BONNIVARD, ben"nî"var', FRANÇOIS DE: The "Prisoner of Chillon"; b. at Seyssel on the Rhone (21 m. s.w. of Geneva) c. 1493; d. at Geneva 1570. As a younger son he entered the Church and became prior of St. Victor near Geneva; certain other benefices to which he thought he was entitled he failed to receive through the intrigues of Charles III, duke of Savoy; in consequence he joined the party of the young Genevan patriots who were resisting the duke's attempts to gain control of the city. When the duke entered Geneva in 1519, Bonnivard fled, but fell into the hands of the duke, and was imprisoned for twenty months. On May 28, 1530 he was arrested near Lausanne, taken to the castle of Chillon at the east end of Lake Geneva and kept there for six years. It is this imprisonment which Byron has immortalized in verse more musical than truthful. The first two years were tolerable; but after a visit from the duke in 1532 he was put in the dungeon now shown to visitors. It is only a local tradition that he was chained to a pillar. In the spring of 1536 the Bernese took the castle and freed Bonnivard. During his incarceration the priory and church of St. Victor had been razed and the income of the estates applied to the city hospital. As indemnification he was pensioned and given a liberal sum to pay his debts. He adopted the Reformation and married four times, but no time happily. He made the city of Geneva his heir on condition that it should pay his debts; but his estate consisted only of certain books which formed the beginning of the city library. Bonnivard's literary activity was the chief reason for the forbearance which his contemporaries showed him; his career was somewhat wavering, time-serving, and dishonorable. In 1517 he was entitled "poet-laureate," and after his liberation he was commissioned by the magistracy to write a history of the republic of Geneva.

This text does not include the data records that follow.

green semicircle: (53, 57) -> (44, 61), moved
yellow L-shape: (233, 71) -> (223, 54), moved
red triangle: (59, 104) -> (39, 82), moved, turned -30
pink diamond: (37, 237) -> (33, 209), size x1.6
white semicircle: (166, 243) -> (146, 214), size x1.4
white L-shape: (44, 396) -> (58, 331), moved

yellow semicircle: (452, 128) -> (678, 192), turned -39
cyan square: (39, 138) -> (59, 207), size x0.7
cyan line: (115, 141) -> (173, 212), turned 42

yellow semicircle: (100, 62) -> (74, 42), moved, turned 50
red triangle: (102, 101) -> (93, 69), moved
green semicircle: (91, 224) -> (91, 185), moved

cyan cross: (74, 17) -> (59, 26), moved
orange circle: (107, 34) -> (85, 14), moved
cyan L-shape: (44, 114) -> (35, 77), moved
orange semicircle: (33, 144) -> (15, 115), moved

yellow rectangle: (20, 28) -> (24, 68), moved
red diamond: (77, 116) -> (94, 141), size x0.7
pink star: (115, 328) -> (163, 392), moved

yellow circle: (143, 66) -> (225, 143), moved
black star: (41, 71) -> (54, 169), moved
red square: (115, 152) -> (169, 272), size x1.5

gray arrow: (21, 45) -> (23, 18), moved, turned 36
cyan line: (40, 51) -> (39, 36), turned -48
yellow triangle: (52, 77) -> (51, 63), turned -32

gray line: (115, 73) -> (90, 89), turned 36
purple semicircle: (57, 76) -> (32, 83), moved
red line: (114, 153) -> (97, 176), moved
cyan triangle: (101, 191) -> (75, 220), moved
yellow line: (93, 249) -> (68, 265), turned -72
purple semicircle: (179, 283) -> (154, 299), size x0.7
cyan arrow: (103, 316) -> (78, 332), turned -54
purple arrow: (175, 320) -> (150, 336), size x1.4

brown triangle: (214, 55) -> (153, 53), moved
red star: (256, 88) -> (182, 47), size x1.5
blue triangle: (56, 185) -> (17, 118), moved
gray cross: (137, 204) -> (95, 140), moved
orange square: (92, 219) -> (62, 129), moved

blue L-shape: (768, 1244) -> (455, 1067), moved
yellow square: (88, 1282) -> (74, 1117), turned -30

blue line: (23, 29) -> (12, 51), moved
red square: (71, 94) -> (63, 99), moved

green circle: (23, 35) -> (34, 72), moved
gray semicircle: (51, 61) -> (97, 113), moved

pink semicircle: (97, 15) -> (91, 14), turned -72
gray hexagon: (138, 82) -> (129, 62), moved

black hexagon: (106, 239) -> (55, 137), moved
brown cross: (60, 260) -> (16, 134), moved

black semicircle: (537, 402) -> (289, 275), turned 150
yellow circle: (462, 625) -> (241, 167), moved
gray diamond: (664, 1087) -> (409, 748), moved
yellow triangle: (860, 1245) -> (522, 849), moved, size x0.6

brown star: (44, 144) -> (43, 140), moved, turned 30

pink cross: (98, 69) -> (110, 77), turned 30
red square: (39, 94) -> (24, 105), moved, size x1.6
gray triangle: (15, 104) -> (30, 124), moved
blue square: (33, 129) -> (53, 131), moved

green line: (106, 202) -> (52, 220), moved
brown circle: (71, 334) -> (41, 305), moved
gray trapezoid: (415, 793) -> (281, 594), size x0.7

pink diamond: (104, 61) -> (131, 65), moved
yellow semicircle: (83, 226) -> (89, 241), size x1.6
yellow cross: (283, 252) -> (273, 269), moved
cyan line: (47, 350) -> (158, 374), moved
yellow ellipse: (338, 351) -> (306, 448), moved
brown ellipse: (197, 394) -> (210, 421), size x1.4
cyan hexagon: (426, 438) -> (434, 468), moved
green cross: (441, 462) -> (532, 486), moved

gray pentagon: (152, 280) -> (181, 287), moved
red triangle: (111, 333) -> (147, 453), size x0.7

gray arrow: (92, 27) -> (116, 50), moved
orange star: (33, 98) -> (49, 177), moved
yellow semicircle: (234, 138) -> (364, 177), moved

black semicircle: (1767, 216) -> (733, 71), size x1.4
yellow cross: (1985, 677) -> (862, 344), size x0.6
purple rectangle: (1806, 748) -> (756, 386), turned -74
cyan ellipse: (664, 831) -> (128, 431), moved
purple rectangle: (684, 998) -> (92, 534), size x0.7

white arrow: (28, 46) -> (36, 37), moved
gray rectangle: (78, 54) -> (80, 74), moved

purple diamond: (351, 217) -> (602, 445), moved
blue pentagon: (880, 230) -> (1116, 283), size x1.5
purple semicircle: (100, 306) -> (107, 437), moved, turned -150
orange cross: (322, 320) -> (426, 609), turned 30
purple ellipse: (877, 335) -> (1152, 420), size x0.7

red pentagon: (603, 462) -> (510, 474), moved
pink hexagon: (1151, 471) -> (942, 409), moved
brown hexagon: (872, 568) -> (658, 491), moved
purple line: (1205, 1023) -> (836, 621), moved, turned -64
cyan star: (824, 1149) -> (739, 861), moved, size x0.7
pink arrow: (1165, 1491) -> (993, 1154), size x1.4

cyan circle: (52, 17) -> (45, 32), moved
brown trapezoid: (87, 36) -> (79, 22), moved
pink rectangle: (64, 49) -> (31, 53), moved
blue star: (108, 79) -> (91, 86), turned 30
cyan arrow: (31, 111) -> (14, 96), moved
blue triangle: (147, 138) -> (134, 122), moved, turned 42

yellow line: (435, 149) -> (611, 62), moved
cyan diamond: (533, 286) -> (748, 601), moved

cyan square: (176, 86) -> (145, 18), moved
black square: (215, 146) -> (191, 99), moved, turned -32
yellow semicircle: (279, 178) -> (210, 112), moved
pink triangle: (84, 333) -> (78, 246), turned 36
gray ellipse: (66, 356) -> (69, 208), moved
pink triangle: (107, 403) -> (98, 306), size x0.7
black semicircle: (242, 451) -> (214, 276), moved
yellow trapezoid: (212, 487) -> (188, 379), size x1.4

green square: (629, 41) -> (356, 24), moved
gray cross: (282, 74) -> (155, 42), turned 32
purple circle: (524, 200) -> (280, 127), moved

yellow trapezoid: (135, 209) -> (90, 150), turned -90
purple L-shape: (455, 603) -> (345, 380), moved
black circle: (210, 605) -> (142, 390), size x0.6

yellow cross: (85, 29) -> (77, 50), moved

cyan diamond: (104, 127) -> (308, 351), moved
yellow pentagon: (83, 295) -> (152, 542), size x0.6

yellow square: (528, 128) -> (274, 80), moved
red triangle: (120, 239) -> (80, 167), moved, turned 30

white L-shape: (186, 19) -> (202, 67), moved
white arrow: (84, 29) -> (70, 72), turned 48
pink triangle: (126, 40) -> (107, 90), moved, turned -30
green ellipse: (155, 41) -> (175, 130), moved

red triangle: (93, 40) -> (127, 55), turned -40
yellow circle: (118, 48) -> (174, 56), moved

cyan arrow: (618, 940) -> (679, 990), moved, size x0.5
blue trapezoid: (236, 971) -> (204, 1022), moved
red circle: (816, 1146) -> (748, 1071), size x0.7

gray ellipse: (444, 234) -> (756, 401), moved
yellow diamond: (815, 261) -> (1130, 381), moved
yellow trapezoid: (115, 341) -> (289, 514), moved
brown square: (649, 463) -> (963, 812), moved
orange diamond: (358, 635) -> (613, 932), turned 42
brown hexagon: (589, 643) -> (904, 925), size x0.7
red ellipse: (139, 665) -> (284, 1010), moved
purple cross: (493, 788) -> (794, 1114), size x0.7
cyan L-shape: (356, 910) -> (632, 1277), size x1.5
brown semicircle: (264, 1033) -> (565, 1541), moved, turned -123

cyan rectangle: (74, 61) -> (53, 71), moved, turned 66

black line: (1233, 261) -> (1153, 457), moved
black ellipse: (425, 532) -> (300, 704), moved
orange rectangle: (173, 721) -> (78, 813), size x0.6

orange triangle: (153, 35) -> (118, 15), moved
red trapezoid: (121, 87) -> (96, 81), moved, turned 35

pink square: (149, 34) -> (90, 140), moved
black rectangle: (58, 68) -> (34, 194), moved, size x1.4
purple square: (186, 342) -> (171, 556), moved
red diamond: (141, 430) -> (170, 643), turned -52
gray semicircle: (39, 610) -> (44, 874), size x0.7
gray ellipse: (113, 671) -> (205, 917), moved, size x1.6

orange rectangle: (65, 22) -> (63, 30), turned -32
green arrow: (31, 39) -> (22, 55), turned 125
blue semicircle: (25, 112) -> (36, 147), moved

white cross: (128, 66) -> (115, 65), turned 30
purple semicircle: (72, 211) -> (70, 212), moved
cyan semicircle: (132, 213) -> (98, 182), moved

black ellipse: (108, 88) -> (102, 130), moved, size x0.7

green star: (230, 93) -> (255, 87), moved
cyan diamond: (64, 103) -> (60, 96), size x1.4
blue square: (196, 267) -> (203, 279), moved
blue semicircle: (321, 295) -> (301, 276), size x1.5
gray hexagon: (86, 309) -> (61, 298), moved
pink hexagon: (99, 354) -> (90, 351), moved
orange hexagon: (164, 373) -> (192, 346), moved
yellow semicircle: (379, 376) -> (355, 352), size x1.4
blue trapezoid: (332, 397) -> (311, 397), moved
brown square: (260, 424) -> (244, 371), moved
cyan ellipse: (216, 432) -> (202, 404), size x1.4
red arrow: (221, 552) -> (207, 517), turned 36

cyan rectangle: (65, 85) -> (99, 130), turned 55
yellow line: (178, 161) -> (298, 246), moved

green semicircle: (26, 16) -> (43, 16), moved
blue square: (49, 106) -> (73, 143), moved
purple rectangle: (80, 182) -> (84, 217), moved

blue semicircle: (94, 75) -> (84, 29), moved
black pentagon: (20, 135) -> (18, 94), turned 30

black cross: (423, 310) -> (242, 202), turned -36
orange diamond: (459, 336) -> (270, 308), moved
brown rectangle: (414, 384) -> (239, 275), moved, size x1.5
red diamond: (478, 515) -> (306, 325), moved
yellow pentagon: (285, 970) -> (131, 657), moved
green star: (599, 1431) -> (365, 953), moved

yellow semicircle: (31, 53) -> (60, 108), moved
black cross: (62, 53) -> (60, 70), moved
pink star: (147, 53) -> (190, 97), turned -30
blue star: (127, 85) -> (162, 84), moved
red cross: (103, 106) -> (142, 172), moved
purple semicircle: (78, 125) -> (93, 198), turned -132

This work, Les Chroniques de Genève (published at Geneva, 2 vols., 1831), ends with 1551, is full of anecdotes and interesting, but unreliable. Other works which have been published are: Advis et devis des langues (Geneva, 1849); Advis et devis de la source de l'idolatrie et tyrannie papale (1856); De l'ancienne et nouvelle police de Genève (1865).

BIBLIOGRAPHY: J. J. Chaponnière, Mémoire sur Bonnivard, Geneva, 1846; F. Gribble, Lake Geneva and its Literary Landmarks, London, 1901.